Pour elle, certaines carences en magnésium, Omega-3, fer ou en vitamines « augmente la vulnérabilité au stress, à l'anxiété ou à la dépression ».

Une alimentation guidée par les émotions peut nuire aux personnes qui en sont exposées. Si ça devient chronique, poursuit Dr Diallo, les personnes peuvent tomber dans des « troubles de comportement alimentaire qui sont pathologiques ».

Cela peut également engendrer des troubles digestifs chroniques, un surpoids ou de l'obésité.

« Le fait de culpabiliser et de perdre le contrôle de nos comportements alimentaires a des effets sur l'état psychologique de la personne ».

Que faire ?

La faim émotionnelle ne rend pas pleinement conscient, elle entraîne un sentiment de culpabilité et ne disparaît pas après avoir mangé. Elle est soudaine, urgente et insistante. Tout le contraire de la faim physique qui est progressive et peut être reportée.

Les spécialistes reconnaissent que la faim émotionnelle est un état qui peut toucher tout le monde à un moment donné. Mais lorsque la situation se présente, l'on doit d'abord essayer d'extérioriser ses émotions et de se faire accompagner par un professionnel.

Toutefois, quand l'envie de manger devient plus forte, il faut surtout éviter des aliments trop gras, trop sucrés et trop salés, selon le Dr Zeinabou Diallo.

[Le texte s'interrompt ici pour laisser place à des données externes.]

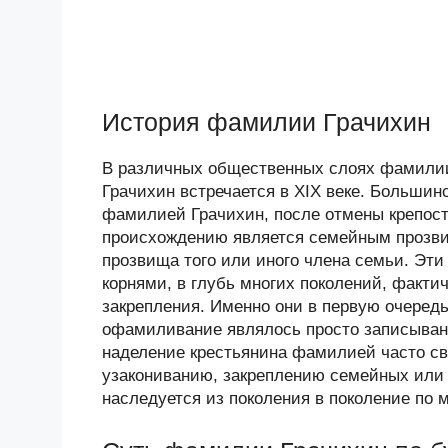
История фамилии Грачихин
В различных общественных слоях фамилии
Грачихин встречается в XIX веке. Больши
фамилией Грачихин, после отмены крепостн
происхождению является семейным прозвищ
прозвища того или иного члена семьи. Эт
корнями, в глубь многих поколений, факт
закрепления. Именно они в первую очередь
офамиливание являлось просто записыван
наделение крестьянина фамилией часто с
узакониванию, закреплению семейных или
наследуется из поколения в поколение по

« Si on veut vraiment manger, il faut préférer des fruits et des légumes qui sont moins caloriques et qui font courir moins de risque », dit-elle.

« Il faut aussi trouver d'autres alternatives comme faire du yoga, du sport » pour sortir du cercle vicieux de la faim émotionnelle.

« Je fais de petits exercices comme la plonge pour me sentir encore connectée avec mon corps », fait savoir Zarah Hasni qui ajoute que sa mère a été d'une grande aide pour elle pendant ces moments, lui rappelant qu'elle prenait du poids et ce qu'elle ne doit pas faire.

Des spécialistes recommandent d'écouter son estomac, s'il est plein ou vide, ne pas grignoter quand on est stressé, surtout quand on n'a pas faim.

Le mieux serait d'aller se promener, regarder un film, jouer avec quelqu'un, écouter de la musique ou encore appeler et discuter avec un ami au téléphone.

Dans tous les cas, il faut parler à ses proches ou amis comme le cas de Zarah Hasni ou tout simplement se confier à un professionnel.